- **Exercise**
Given the records below, set each one down again exactly as it reads.
-- Input material follows --
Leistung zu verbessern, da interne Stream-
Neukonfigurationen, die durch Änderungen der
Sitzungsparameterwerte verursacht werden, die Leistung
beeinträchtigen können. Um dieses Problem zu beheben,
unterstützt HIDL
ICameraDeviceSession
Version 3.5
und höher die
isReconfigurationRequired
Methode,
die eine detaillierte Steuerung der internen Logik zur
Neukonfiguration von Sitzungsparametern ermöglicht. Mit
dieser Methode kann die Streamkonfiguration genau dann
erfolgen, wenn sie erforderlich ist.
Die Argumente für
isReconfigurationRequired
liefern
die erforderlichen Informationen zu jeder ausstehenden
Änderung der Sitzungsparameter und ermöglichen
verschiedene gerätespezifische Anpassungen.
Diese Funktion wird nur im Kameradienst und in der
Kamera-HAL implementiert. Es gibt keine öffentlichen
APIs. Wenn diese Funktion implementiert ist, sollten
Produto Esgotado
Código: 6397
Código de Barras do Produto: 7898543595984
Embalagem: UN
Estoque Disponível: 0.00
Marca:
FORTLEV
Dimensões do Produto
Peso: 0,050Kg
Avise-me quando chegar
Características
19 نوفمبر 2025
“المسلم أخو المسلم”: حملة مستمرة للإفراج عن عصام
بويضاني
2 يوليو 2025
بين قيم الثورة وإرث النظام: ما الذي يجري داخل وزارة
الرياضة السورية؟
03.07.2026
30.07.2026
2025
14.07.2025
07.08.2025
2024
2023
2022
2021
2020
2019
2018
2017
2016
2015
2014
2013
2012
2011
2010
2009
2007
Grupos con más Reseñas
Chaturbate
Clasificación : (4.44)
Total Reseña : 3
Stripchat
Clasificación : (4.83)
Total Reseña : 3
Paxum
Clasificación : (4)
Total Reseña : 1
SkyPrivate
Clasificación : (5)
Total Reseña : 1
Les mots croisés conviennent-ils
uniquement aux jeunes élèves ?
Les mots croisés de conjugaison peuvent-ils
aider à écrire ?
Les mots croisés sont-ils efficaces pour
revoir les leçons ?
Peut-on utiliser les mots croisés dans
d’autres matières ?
-- Input material concluded --
- **Written solution**
Leistung zu verbessern, da interne Stream-
Neukonfigurationen, die durch Änderungen der
Sitzungsparameterwerte verursacht werden, die Leistung
beeinträchtigen können. Um dieses Problem zu beheben,
unterstützt HIDL
ICameraDeviceSession
Version 3.5
und höher die
isReconfigurationRequired
Methode,
die eine detaillierte Steuerung der internen Logik zur
Neukonfiguration von Sitzungsparametern ermöglicht. Mit
dieser Methode kann die Streamkonfiguration genau dann
erfolgen, wenn sie erforderlich ist.
Die Argumente für
isReconfigurationRequired
liefern
die erforderlichen Informationen zu jeder ausstehenden
Änderung der Sitzungsparameter und ermöglichen
verschiedene gerätespezifische Anpassungen.
Diese Funktion wird nur im Kameradienst und in der
Kamera-HAL implementiert. Es gibt keine öffentlichen
APIs. Wenn diese Funktion implementiert ist, sollten
Produto Esgotado
Código: 6397
Código de Barras do Produto: 7898543595984
Embalagem: UN
Estoque Disponível: 0.00
Marca:
FORTLEV
Dimensões do Produto
Peso: 0,050Kg
Avise-me quando chegar
Características
19 نوفمبر 2025
“المسلم أخو المسلم”: حملة مستمرة للإفراج عن عصام
بويضاني
2 يوليو 2025
بين قيم الثورة وإرث النظام: ما الذي يجري داخل وزارة
الرياضة السورية؟
03.07.2026
30.07.2026
2025
14.07.2025
07.08.2025
2024
2023
2022
2021
2020
2019
2018
2017
2016
2015
2014
2013
2012
2011
2010
2009
2007
Grupos con más Reseñas
Chaturbate
Clasificación : (4.44)
Total Reseña : 3
Stripchat
Clasificación : (4.83)
Total Reseña : 3
Paxum
Clasificación : (4)
Total Reseña : 1
SkyPrivate
Clasificación : (5)
Total Reseña : 1
Les mots croisés conviennent-ils
uniquement aux jeunes élèves ?
Les mots croisés de conjugaison peuvent-ils
aider à écrire ?
Les mots croisés sont-ils efficaces pour
revoir les leçons ?
Peut-on utiliser les mots croisés dans
d’autres matières ?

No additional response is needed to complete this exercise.